◆ **YOUR INSTRUCTIONS**:
From the listing below, pull out every line where the string "устройстве" appears.
******************************
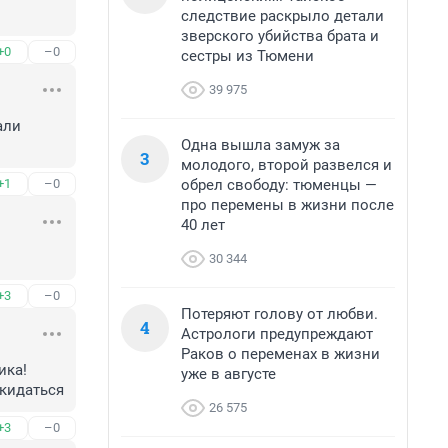
следствие раскрыло детали
зверского убийства брата и
+0
–0
сестры из Тюмени
39 975
ли 
Одна вышла замуж за
3
молодого, второй развелся и
обрел свободу: тюменцы —
+1
–0
про перемены в жизни после
40 лет
30 344
+3
–0
Потеряют голову от любви.
4
Астрологи предупреждают
Раков о переменах в жизни
ка! 
уже в августе
 кидаться
26 575
+3
–0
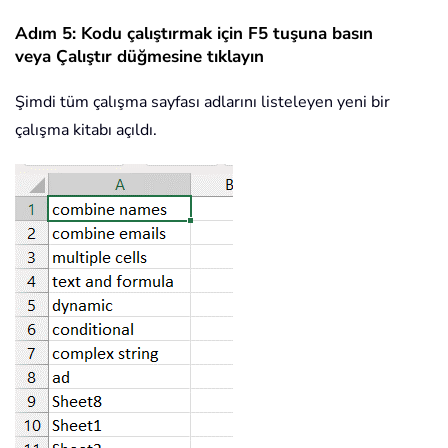
Adım 5: Kodu çalıştırmak için F5 tuşuna basın
veya Çalıştır düğmesine tıklayın
Şimdi tüm çalışma sayfası adlarını listeleyen yeni bir
çalışma kitabı açıldı.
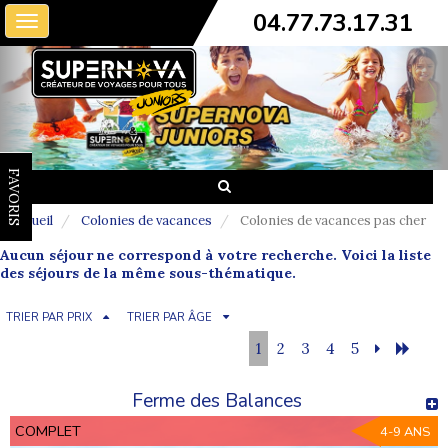
04.77.73.17.31
Toggle
navigation
FAVORIS
Accueil
Colonies de vacances
Colonies de vacances pas cher
Aucun séjour ne correspond à votre recherche. Voici la liste
des séjours de la même sous-thématique.
TRIER PAR PRIX
TRIER PAR ÂGE
1
2
3
4
5
Ferme des Balances
COMPLET
4-9 ANS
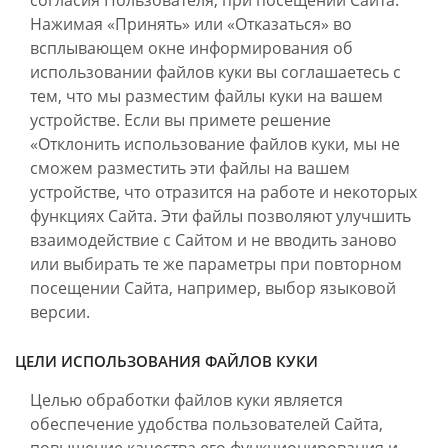
согласия Пользователя, при посещении Сайта.
Нажимая «Принять» или «Отказаться» во
всплывающем окне информирования об
использовании файлов куки вы соглашаетесь с
тем, что мы разместим файлы куки на вашем
устройстве. Если вы примете решение
«Отклонить использование файлов куки, мы не
сможем разместить эти файлы на вашем
устройстве, что отразится на работе и некоторых
функциях Сайта. Эти файлы позволяют улучшить
взаимодействие с Сайтом и не вводить заново
или выбирать те же параметры при повторном
посещении Сайта, например, выбор языковой
версии.
ЦЕЛИ ИСПОЛЬЗОВАНИЯ ФАЙЛОВ КУКИ
Целью обработки файлов куки является
обеспечение удобства пользователей Сайта,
******************************
◆ **RESPONSE TO THIS TASK**:
устройстве. Если вы примете решение
устройстве, что отразится на работе и некоторых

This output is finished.